For any interior point P of the triangle $ABC$, it holds that

$${\left(\sum R_1\right)}^2+12\sum r_2{r}_3\le 2\sum a^2.$$

(59)

Considering generalizations of the first inequality of (47), the author presents the following conjecture:

Conjecture 4.

Let P be an interior point of a convex polygon $A_1{A}_2\cdots A_n$($n>3$) and $P{A}_i=R_i(i=1,2,\cdots ,n)$, $R_{n+1}=R_1$, $A_i{A}_{i+1}=a_i(i=1,2,\cdots ,n,$ and $A_{n+1}=A_1$). Then

$$2\cos \frac{\pi }{n}\sum _{i=1}^n{R}_i\ge \sum _{i=1}^n\sqrt{{(R_i+R_{i+1})}^2-a_i^2}.$$

(60)

Remark 5.

By the previous inequality, (30) we know that the above inequality is stronger than inequality (3).
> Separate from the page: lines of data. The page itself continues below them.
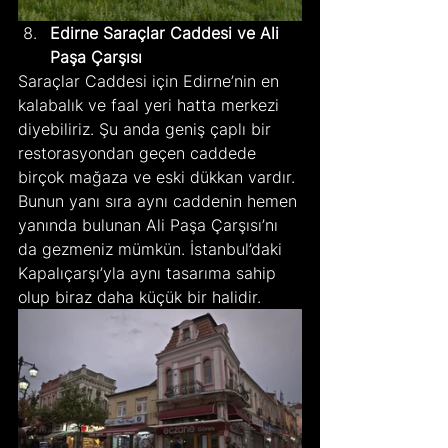
Edirne Saraçlar Caddesi ve Ali 
Paşa Çarşısı
Saraçlar Caddesi için Edirne’nin en 
kalabalık ve faal yeri hatta merkezi 
diyebiliriz. Şu anda geniş çaplı bir 
restorasyondan geçen caddede 
birçok mağaza ve eski dükkan vardır. 
Bunun yanı sıra aynı caddenin hemen 
yanında bulunan Ali Paşa Çarşısı’nı 
da gezmeniz mümkün. İstanbul’daki 
Kapalıçarşı’yla aynı tasarıma sahip 
olup biraz daha küçük bir halidir.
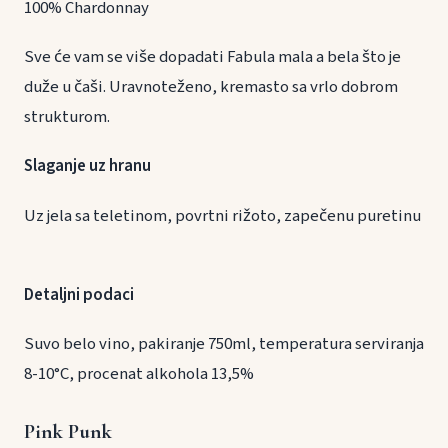
100% Chardonnay
Sve će vam se više dopadati Fabula mala a bela što je
duže u čaši. Uravnoteženo, kremasto sa vrlo dobrom
strukturom.
Slaganje uz hranu
Uz jela sa teletinom, povrtni rižoto, zapečenu puretinu
Detaljni podaci
Suvo belo vino, pakiranje 750ml, temperatura serviranja
8-10°C, procenat alkohola 13,5%
Pink Punk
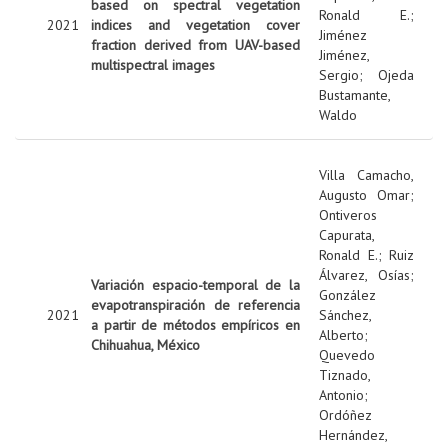
based on spectral vegetation
Ronald E.
;
2021
indices and vegetation cover
Jiménez
fraction derived from UAV-based
Jiménez,
multispectral images
Sergio
;
Ojeda
Bustamante,
Waldo
Villa Camacho,
Augusto Omar
;
Ontiveros
Capurata,
Ronald E.
;
Ruiz
Álvarez, Osías
;
Variación espacio-temporal de la
González
evapotranspiración de referencia
2021
Sánchez,
a partir de métodos empíricos en
Alberto
;
Chihuahua, México
Quevedo
Tiznado,
Antonio
;
Ordóñez
Hernández,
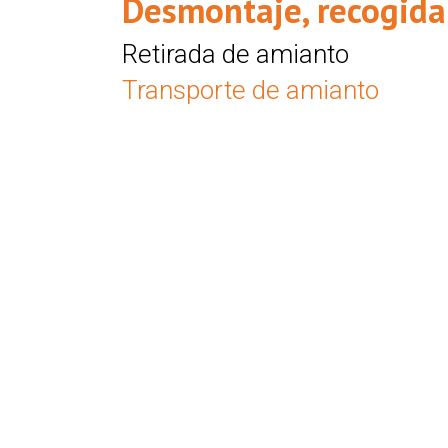
Desmontaje, recogida
Retirada de amianto
Transporte de amianto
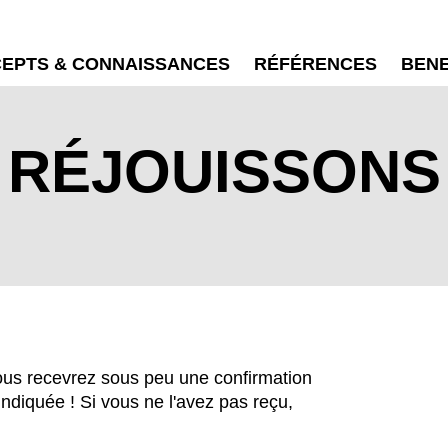
EPTS & CONNAISSANCES
RÉFÉRENCES
BEN
 RÉJOUISSONS
EN SIE IHREN 
Vous recevrez sous peu une confirmation
indiquée ! Si vous ne l'avez pas reçu,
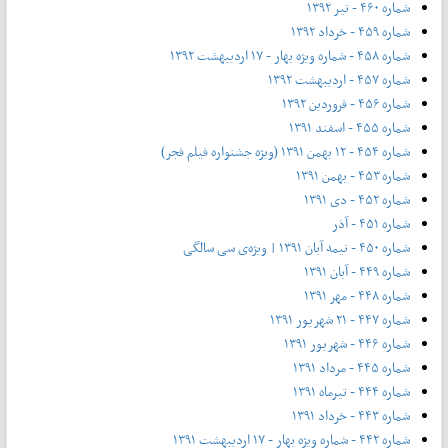
شماره ۴۶۰ - تیر ۱۳۹۲
شماره ۴۵۹ - خرداد ۱۳۹۲
شماره ۴۵۸ - شماره ویژه بهار - ۱۷ اردیبهشت ۱۳۹۲
شماره ۴۵۷ - اردیبهشت ۱۳۹۲
شماره ۴۵۶ - فروردین ۱۳۹۲
شماره ۴۵۵ - اسفند ۱۳۹۱
شماره ۴۵۴ - ۱۲ بهمن ۱۳۹۱ (ویژه جشنواره فیلم فجر)
شماره ۴۵۳ - بهمن ۱۳۹۱
شماره ۴۵۲ - دی ۱۳۹۱
شماره ۴۵۱ - آذر
شماره ۴۵۰ - نیمه آبان ۱۳۹۱ | ویژه‌ی سی سالگی
شماره ۴۴۹ - آبان ۱۳۹۱
شماره ۴۴۸ - مهر ۱۳۹۱
شماره ۴۴۷ - ۲۱ شهریور ۱۳۹۱
شماره ۴۴۶ - شهریور ۱۳۹۱
شماره ۴۴۵ - مرداد ۱۳۹۱
شماره ۴۴۴ - تیر‌ماه ۱۳۹۱
شماره ۴۴۳ - خرداد ۱۳۹۱
شماره ۴۴۲ - شماره ویژه بهار - ۱۷ اردیبهشت ۱۳۹۱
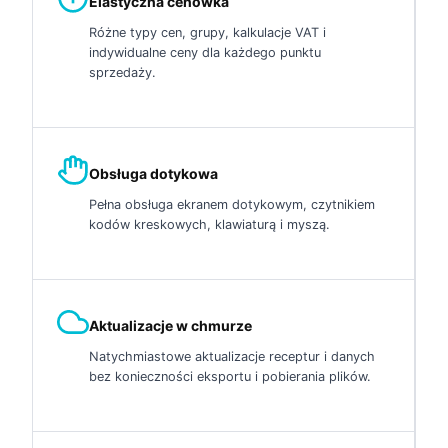
Elastyczna cenówka
Różne typy cen, grupy, kalkulacje VAT i
indywidualne ceny dla każdego punktu
sprzedaży.
Obsługa dotykowa
Pełna obsługa ekranem dotykowym, czytnikiem
kodów kreskowych, klawiaturą i myszą.
Aktualizacje w chmurze
Natychmiastowe aktualizacje receptur i danych
bez konieczności eksportu i pobierania plików.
We have the following refinement of the Erdös–Mordell inequality (see [10]):

$$\sum R_1\ge \frac{1}{2}\sum \sqrt{a^2+4r_1^2}\ge 2\sum r_1,$$

(61)

in which the first inequality can easily be generalized to polygons by applying inequality (30) and $w_1\ge r_1$. The author believes that the second inequality can also be generalized to polygons as follows:

Conjecture 5.

Let P be an interior point of convex polygon $A_1{A}_2\cdots A_n$($n>3$), and let $r_i$ denote the distances from P to the side lines $A_i{A}_{i+1}(i=1,2,\cdots ,n$ and $A_{n+1}=A_1$). Then

$$\sum _{i=1}^n\sqrt{a_i^2+4r_i^2}\ge 2\sec \frac{\pi }{n}\sum _{i=1}^n{r}_i.$$

(62)

Similarly, we put forward the following conjecture:

Conjecture 6.

Let P be an interior point of convex polygon $A_1{A}_2\cdots A_n$($n>3$), and let $w_i$ denote the angle bisectors of $\angle A_{i}P{A}_{i+1}$($i=1,2,\cdots ,n$ and $A_{n+1}=A_1$). Then

$$\sum _{i=1}^n\sqrt{a_i^2+4w_i^2}\ge 2\sec \frac{\pi }{n}\sum _{i=1}^n{w}_i.$$

(63)

If the above inequality holds, then we can obtain the following refinement of inequality (3):

$$\sum _{i=1}^n{R}_i\ge \frac{1}{2}\sum _{i=1}^n\sqrt{a_i^2+4w_i^2}\ge \sec \frac{\pi }{n}\sum _{i=1}^n{w}_i,$$

(64)

where $R_i=P{A}_i(i=1,2,\cdots ,n)$.